Derek S. Wheeler*, Mary Jo Giaccone, Nancy Hutchinson, Mary Haygood, Pattie Bondurant, Kathy Demmel, Uma R. Kotagal, Beverly Connelly, Melinda S. Corcoran, Kristin Line, Kate Rich, Pamela J. Schoettker, Richard J. Brilli

*Corresponding author for this work

Research output: Contribution to journalArticlepeer-review

76 Scopus citations

Abstract

BACKGROUND: Catheter-associated bloodstream infections (CA BSIs) are associated with increased hospital length of stay, total hospital costs, and mortality. Quality-improvement collaboratives (QICs) are frequently used to improve health care quality. Our PICU was previously involved in a successful national QIC to reduce the incidence of CA BSI in critically ill children.
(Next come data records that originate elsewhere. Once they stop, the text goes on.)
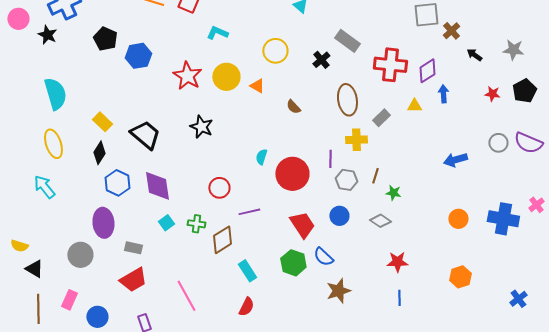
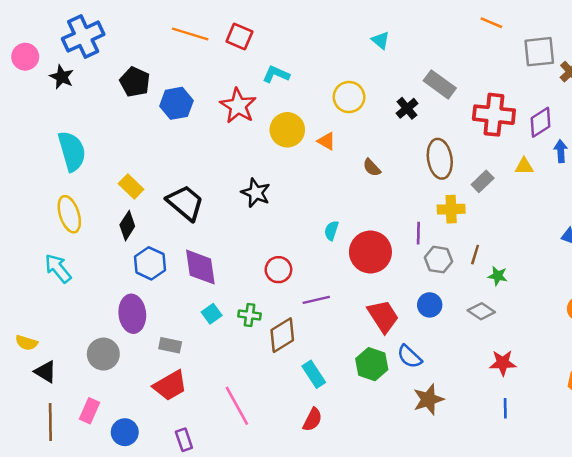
red star: (187, 76) -> (238, 106), moved

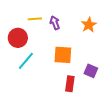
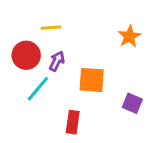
purple arrow: (55, 23) -> (57, 61), moved, turned 48
red rectangle: (70, 84) -> (73, 122), moved

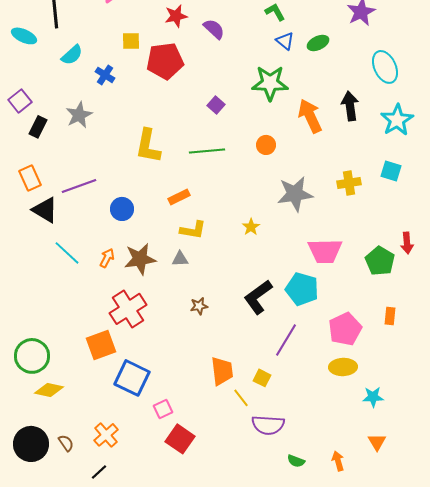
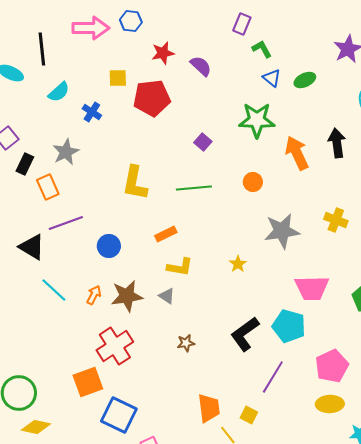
orange rectangle: (30, 178) -> (48, 187), moved
yellow cross: (349, 183) -> (336, 220), turned 30
gray triangle: (180, 259) -> (167, 296), turned 36

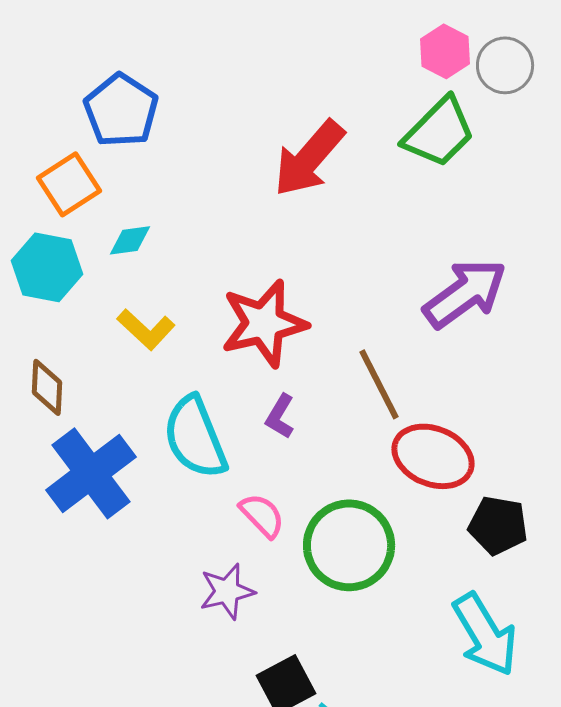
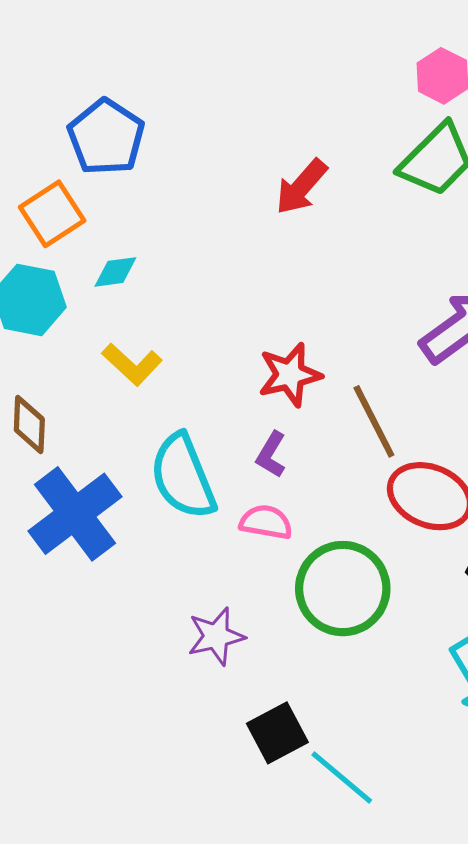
red arrow: (309, 158) -> (301, 187), size x0.7
red star: (264, 323) -> (290, 375), moved, size x0.7
pink semicircle: (262, 515) -> (266, 522), moved, turned -36

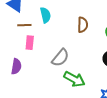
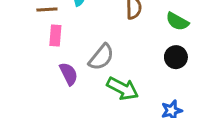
purple semicircle: (16, 66) -> (69, 74), moved, turned -35

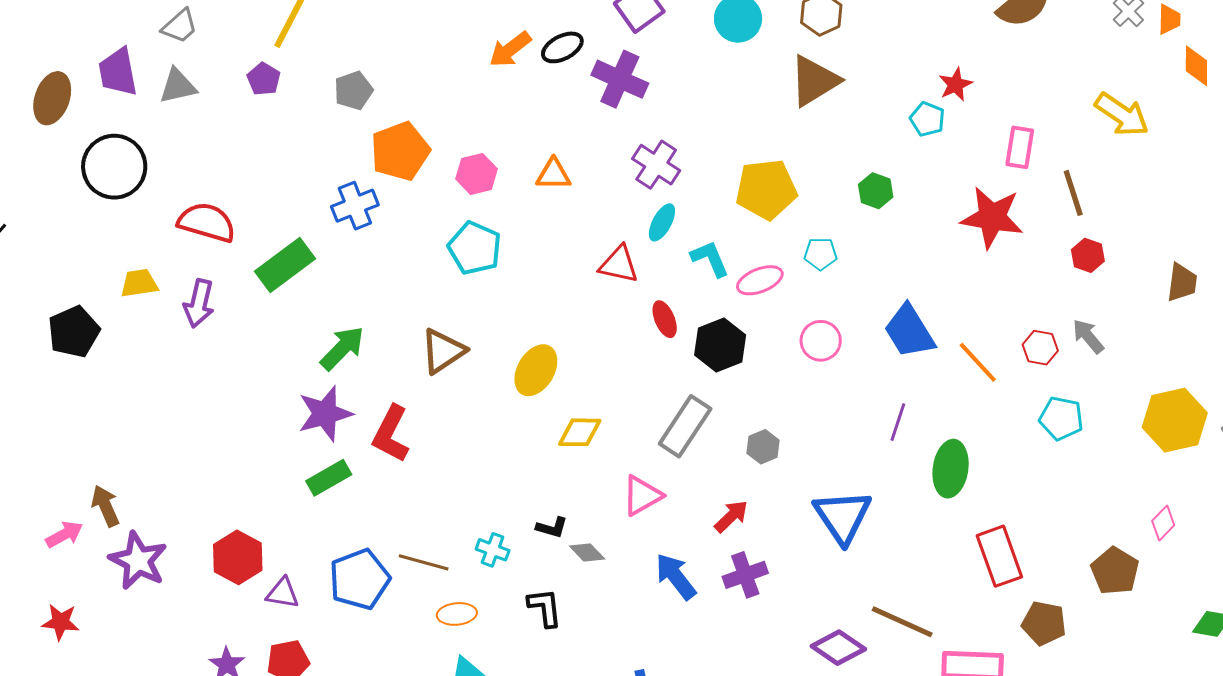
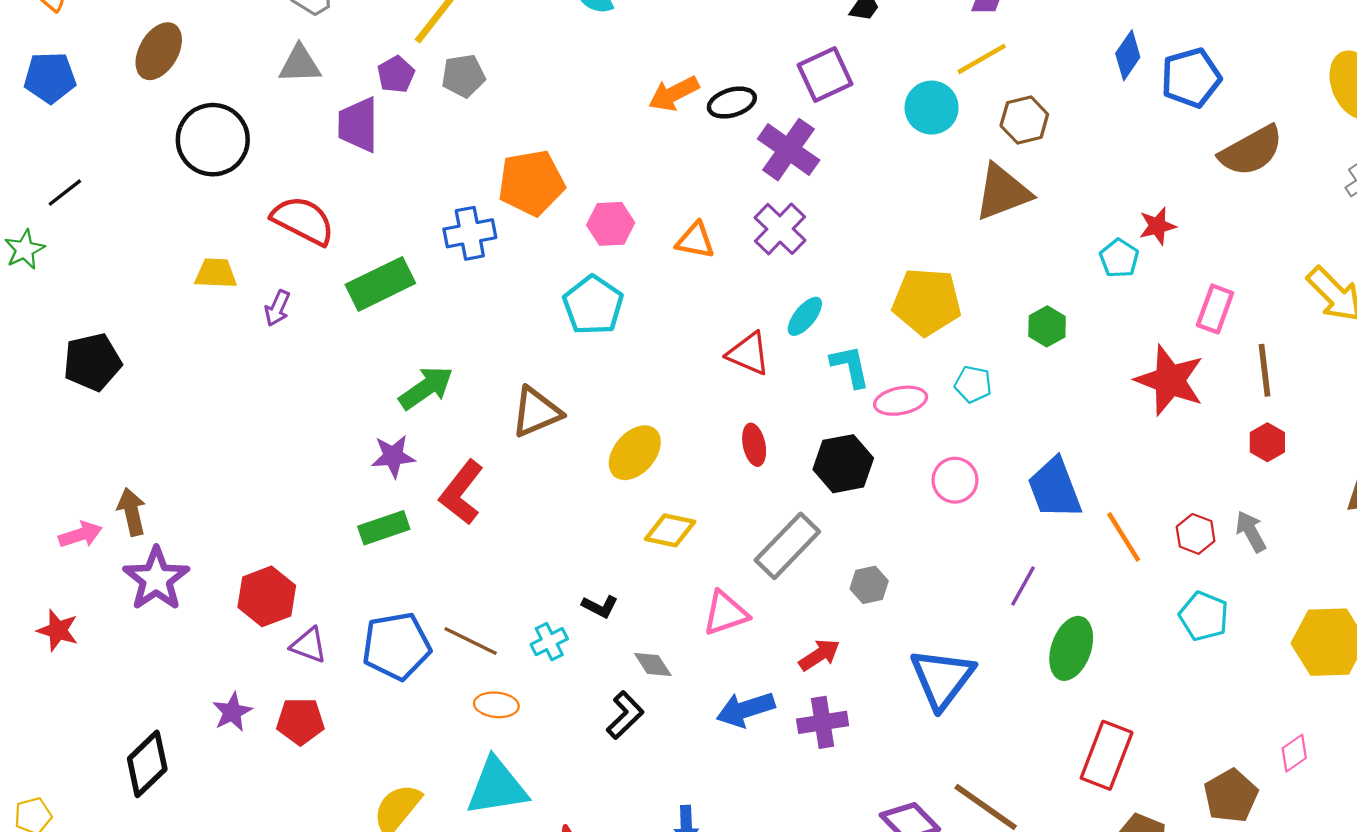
purple trapezoid: (118, 72) -> (358, 125), moved
gray pentagon: (353, 91) -> (463, 76), moved
purple cross: (656, 165) -> (780, 229), moved
purple arrow: (199, 303) -> (277, 308), size x0.7
red ellipse: (665, 319) -> (754, 445), moved
black pentagon: (74, 332) -> (92, 362), moved
purple star: (325, 414) -> (393, 456), size x0.7
black L-shape: (552, 528) -> (600, 606), moved
cyan cross: (493, 550) -> (549, 642), turned 32
red rectangle: (999, 556) -> (1107, 755), turned 30
blue arrow: (676, 576) -> (746, 709), turned -81
black L-shape: (545, 608) -> (625, 715), moved, turned 42

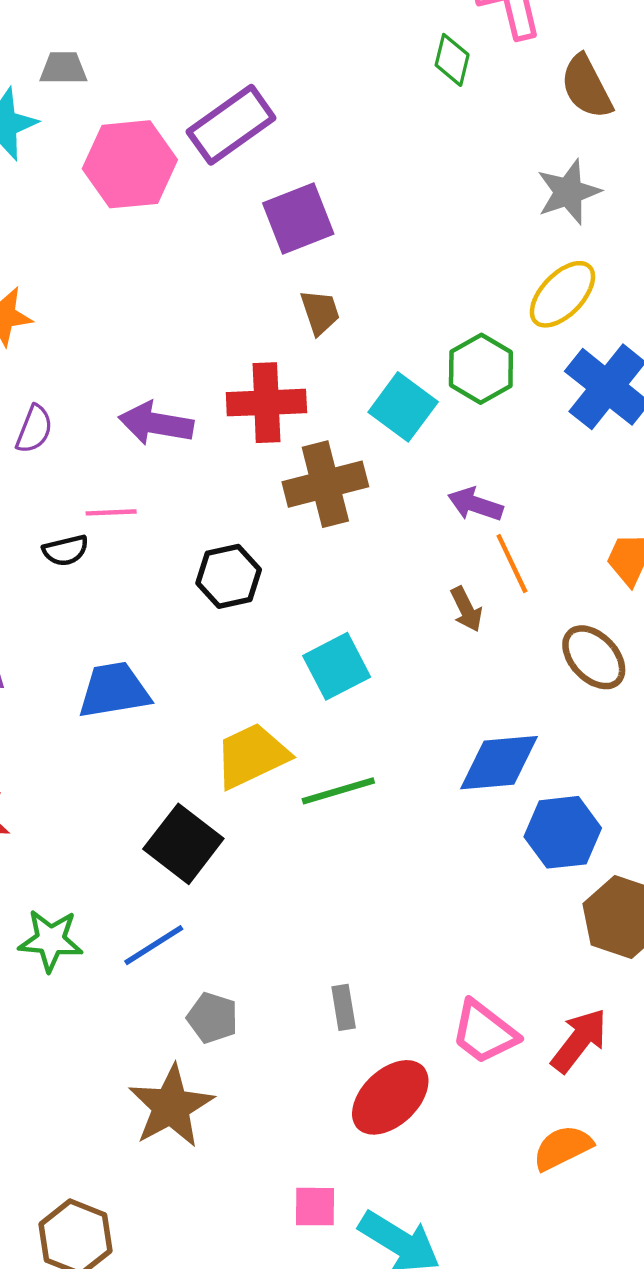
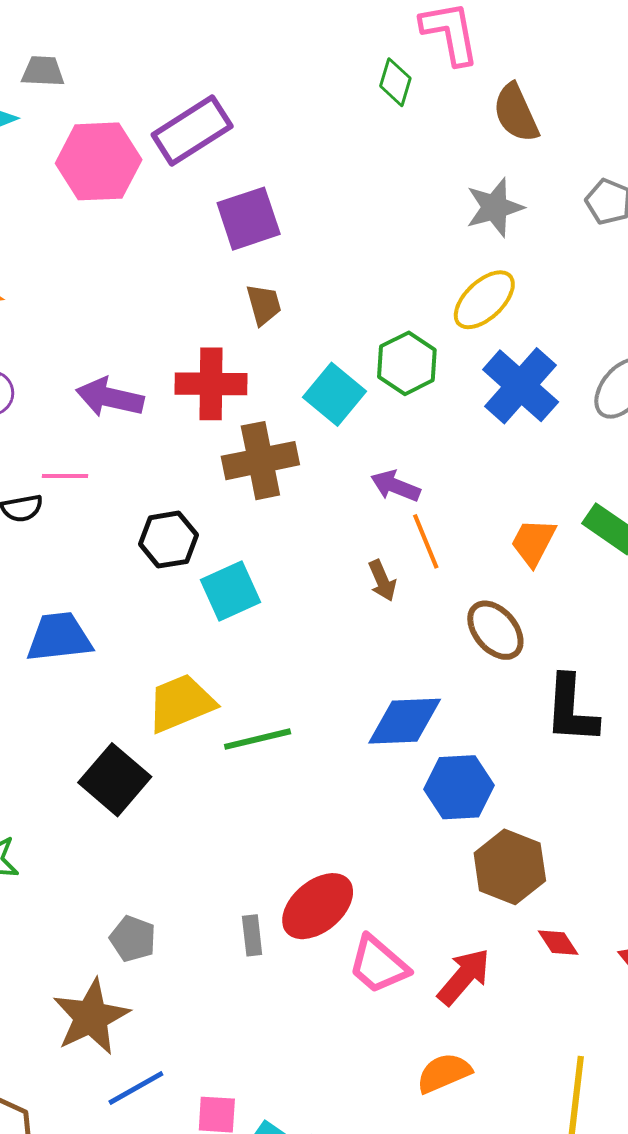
cyan square: (337, 666) -> (231, 591), moved
blue line: (154, 945) -> (136, 1088), moved
red ellipse: (390, 1097) -> (318, 906), moved

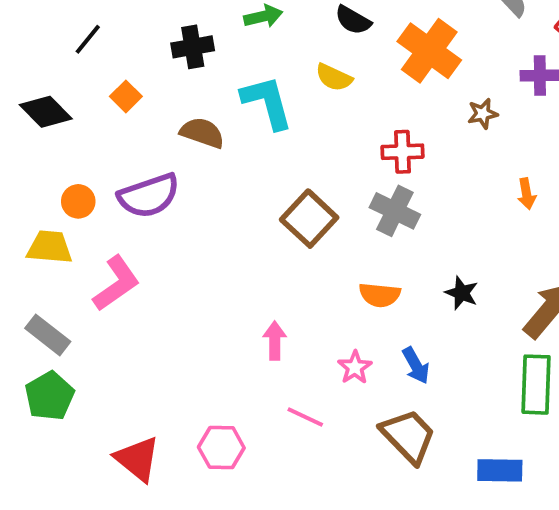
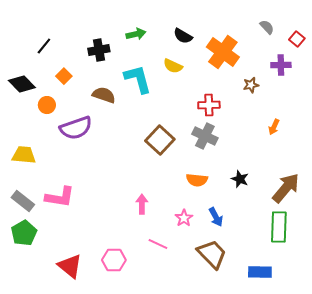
orange arrow: (527, 194) -> (274, 127), turned 35
orange circle: (78, 201) -> (47, 105), moved
pink L-shape: (116, 283) -> (60, 197), moved, turned 44

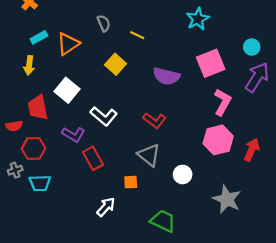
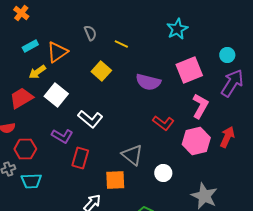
yellow arrow: (29, 65) -> (37, 72), moved, turned 48
red trapezoid: (38, 108) -> (21, 98), moved, turned 70
red L-shape: (154, 120) -> (163, 123), moved
red arrow: (252, 150) -> (227, 137), moved
red rectangle: (93, 158) -> (80, 158), turned 45
orange square: (131, 182) -> (115, 180), size x1.5

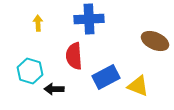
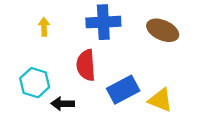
brown ellipse: (155, 41) -> (163, 30), moved

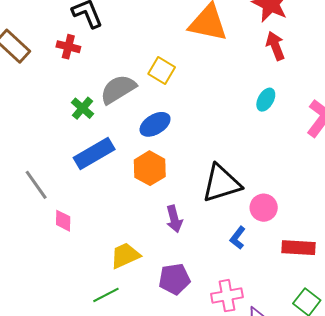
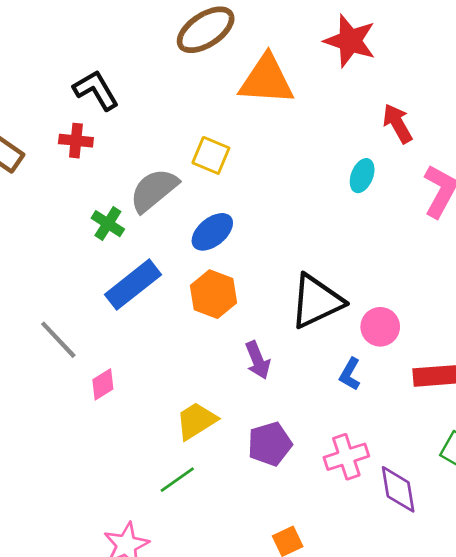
red arrow: (275, 46) -> (397, 123), moved
pink diamond: (63, 221) -> (103, 384), turned 65

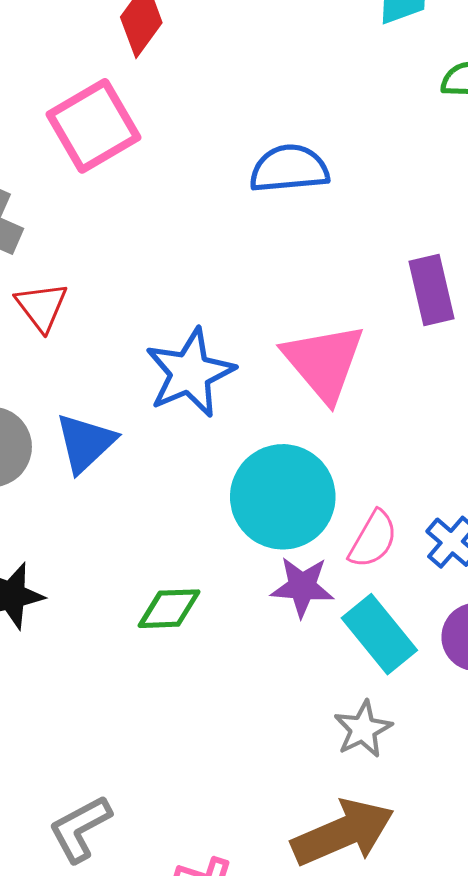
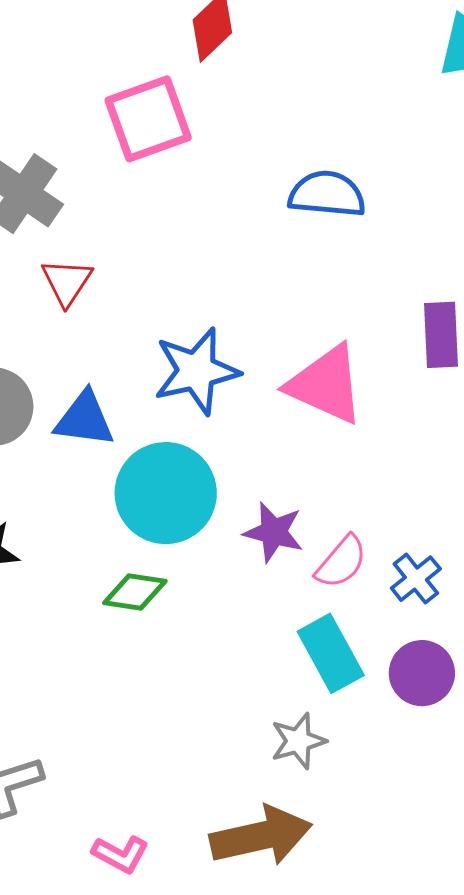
pink triangle: (324, 362) -> (326, 385), turned -36
blue triangle: (85, 443) -> (84, 419), turned 40
cyan circle: (283, 497) -> (166, 493), moved
purple star: (302, 587) -> (274, 532), moved

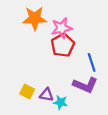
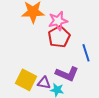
purple L-shape: (85, 85) -> (67, 74), moved
yellow square: (27, 92) -> (26, 80), size x1.5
OBJECTIVE: We hypothesized that the formation of a hospital-wide QIC would reduce the incidence of CA BSI throughout our institution. METHODS: We retrospectively reviewed the incidence of CA BSI from March 2006 to March 2010. The collaborative approach included hospital-wide implementation of central-line insertion and maintenance bundles that emphasized full sterile barrier precautions and chlorhexidine skin preparation during line insertion, daily discussion of catheter necessity, and meticulous site and tubing care. The hospital units involved were our 3 critical care units, the oncology unit, the bone marrow transplant unit, and wards. Each individual unit was responsible for collecting unit-specific data and performing event-cause analysis within 48 hours of identifying a CA BSI. These results were shared with the other hospital units during monthly meetings. Compliance with the insertion and maintenance bundles was monitored and reported to each unit monthly. RESULTS: The hospital-wide CA-BSI rate decreased from a baseline of 3.0 to <1.0 CA BSI per 1000 line-days after implementation of the QIC. CONCLUSIONS: Our hospital-wide QIC resulted in a significant reduction in the incidence of CA BSI at our children's hospital. A collaborative model based on improvement science methodology is both feasible and effective in reducing the incidence of CA BSI.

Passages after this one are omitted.